# What is being asked:
For each entry below, write an exact copy and leave out the images.

** Opening Data records block **

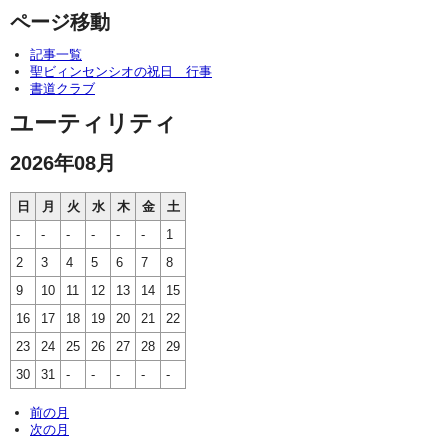
ページ移動
記事一覧
聖ビィンセンシオの祝日 行事
書道クラブ
ユーティリティ
2026年08月
日
月
火
水
木
金
土
-
-
-
-
-
-
1
2
3
4
5
6
7
8
9
10
11
12
13
14
15
16
17
18
19
20
21
22
23
24
25
26
27
28
29
30
31
-
-
-
-
-
前の月
次の月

** Closing Data records block **

# Completed exercise:
ページ移動
記事一覧
聖ビィンセンシオの祝日 行事
書道クラブ
ユーティリティ
2026年08月
日
月
火
水
木
金
土
-
-
-
-
-
-
1
2
3
4
5
6
7
8
9
10
11
12
13
14
15
16
17
18
19
20
21
22
23
24
25
26
27
28
29
30
31
-
-
-
-
-
前の月
次の月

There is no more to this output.